What is true though is that two neighbouring economic jurisdictions which accept imports from a third party on different terms (whether the difference is in terms of standards, tariffs, or other regulations) cannot both have a fully open border and ensure that their own agreements with that third party are fully complied with. This is the essential truth which seems to be escaping the grasp of Brexiteers, and would require, in such circumstances, what is over-simplistically referred to as a 'hard border' between England and Wales. Whilst such a border does not make cross-border trade 'impossible' it does raise serious obstacles, and they don't only apply to those goods imported from that third party, since prevention of smuggling requires verification of the actual content of any shipment to ensure that it does not include such goods. Turn a single third party into a multiplicity of third parties, all with slightly different terms of trade, and the border necessarily becomes harder. But, as you say, no matter how hard that border is, it doesn't make trade impossible, merely harder or more expensive.

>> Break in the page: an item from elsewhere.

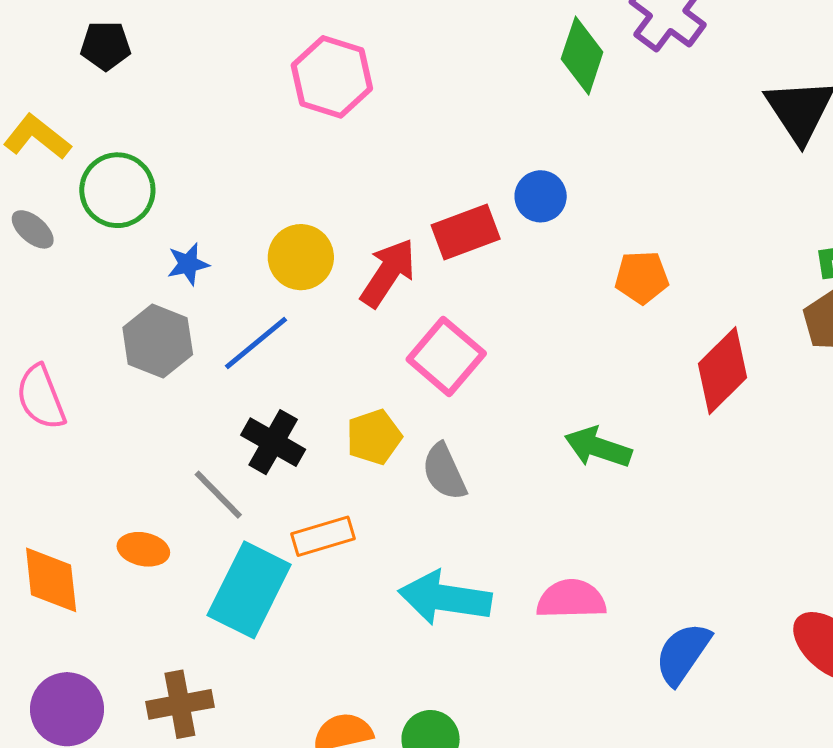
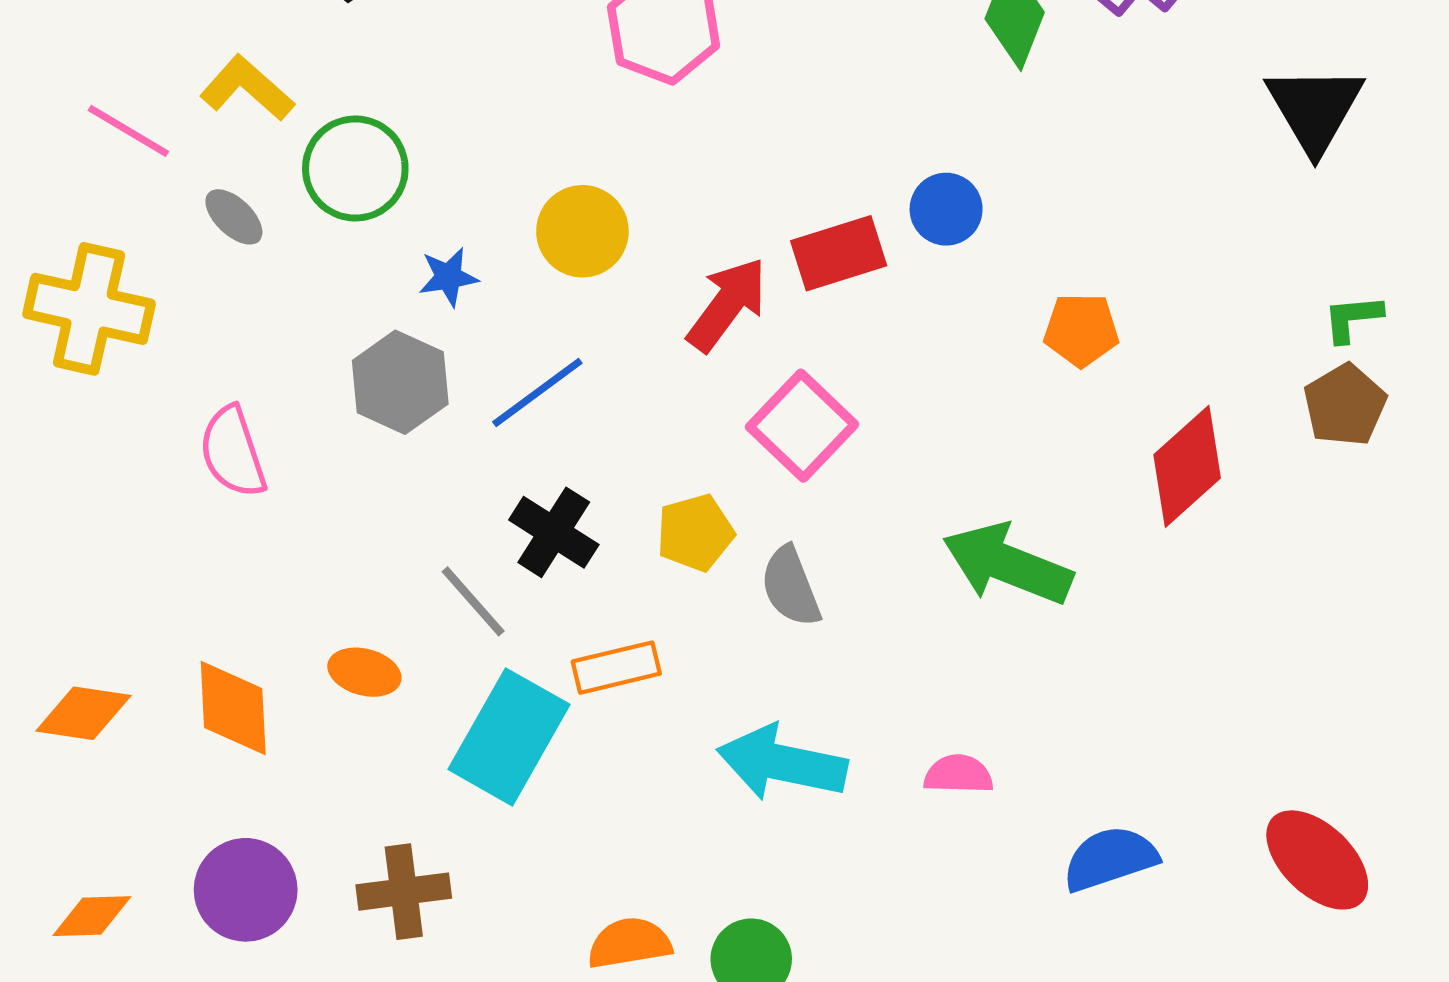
yellow circle: (301, 257) -> (582, 231), moved
green arrow: (598, 447) -> (1007, 564), size x1.4
pink semicircle: (571, 599) -> (958, 774), size x0.7
blue semicircle: (683, 654) -> (1110, 859), turned 34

But the issue isn't just economic - it's also political. Would the people of Wales ever vote for a future in which there was a high degree of certainty of border checks along the length of Offa's Dyke? I'm a committed independentista, and I'd hesitate to vote for that. It's certainly not an argument that I'd like to have on the doorstep.

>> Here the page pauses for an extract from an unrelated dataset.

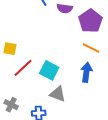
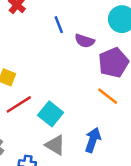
blue arrow: (86, 72) -> (93, 140), moved

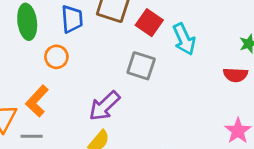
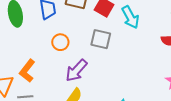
orange circle: (56, 57) -> (60, 42), moved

Regarding the doorstep. It might well be that either that is the argument or there is no argument.
I think the argument needs the base line to be - independence for Cymru is better for Cymru. How much better will depend in part on the relationship England has with the EU. As far as trade/movement/services goes this is not completely different to the situation ex-USSR republics currently in the EU faced a few years ago.

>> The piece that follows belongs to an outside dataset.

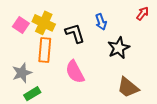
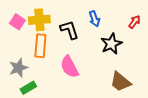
red arrow: (143, 14) -> (134, 22), moved
yellow cross: (44, 23) -> (39, 20), turned -30

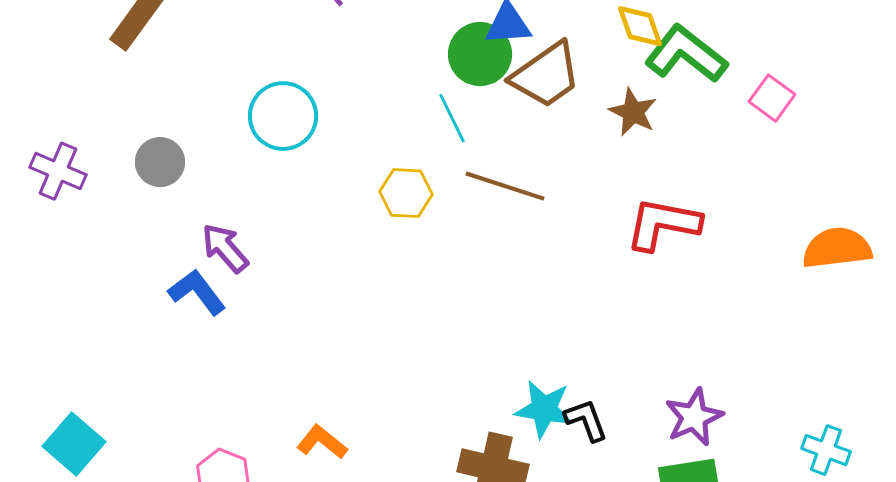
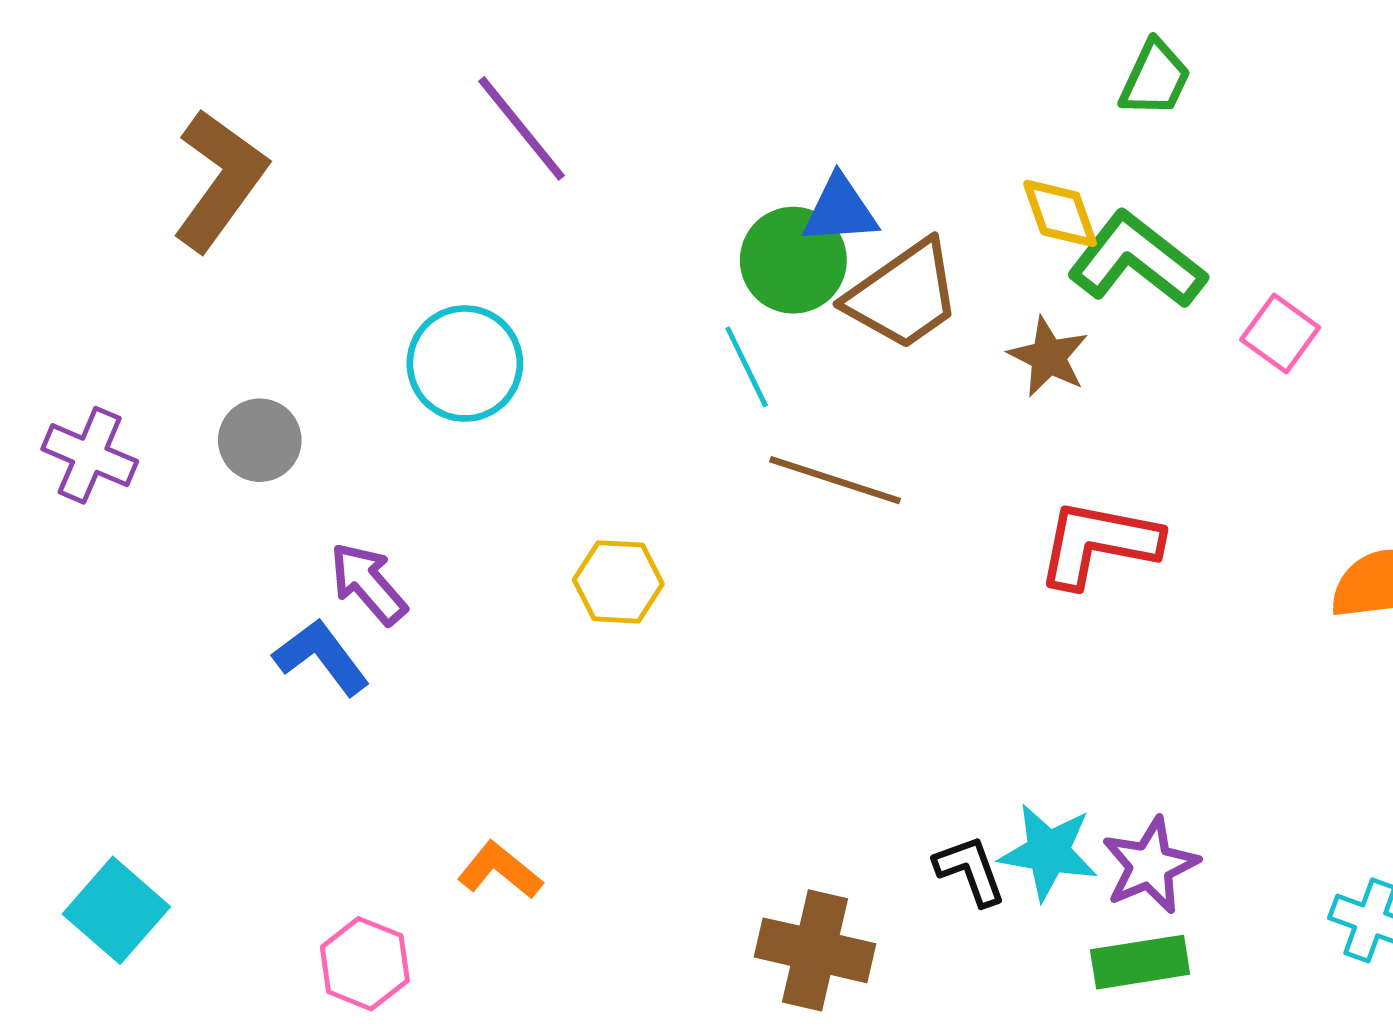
yellow hexagon: (406, 193) -> (618, 582), moved
cyan star: (544, 409) -> (1048, 852), moved
orange L-shape: (322, 442) -> (500, 870), moved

I think people to a large degree tend to adopt an opinion and then select reasons to support the opinion. If people adopt the opinion that an independent Cymru is best for Cymru then even the extreme scenario of border checks along Offa's Dyke could be a reason they select to support that opinion.
What England decides the future of England or Englandandwales and the EU will be is out of our hands anyway. It's a big task to convince enough people in Cymru to support independence without in addition attempting to convince England that it should facilitate our task by developing a relationship with the EU favourable to an independence project.
"I think the argument needs the base line to be - independence for Cymru is better for Cymru. How much better will depend in part on the relationship England has with the EU." Agree with the first part of that; the second is true only in terms of economics. There are definitions of 'better' which do not wholly depend on economics and it has been a failing of the independence cause in Wales over many years that we have allowed others (including, in this context, Carwyn Jones) to set the context in terms solely of economics.
"As far as trade/movement/services goes this is not completely different to the situation ex-USSR republics currently in the EU faced a few years ago." Not sure that the similarity is a close one because of the relative state of development of the EU economy and the Soviet bloc economy, but I accept that the principle is valid.
I agree that "better" encompasses much more than just economics.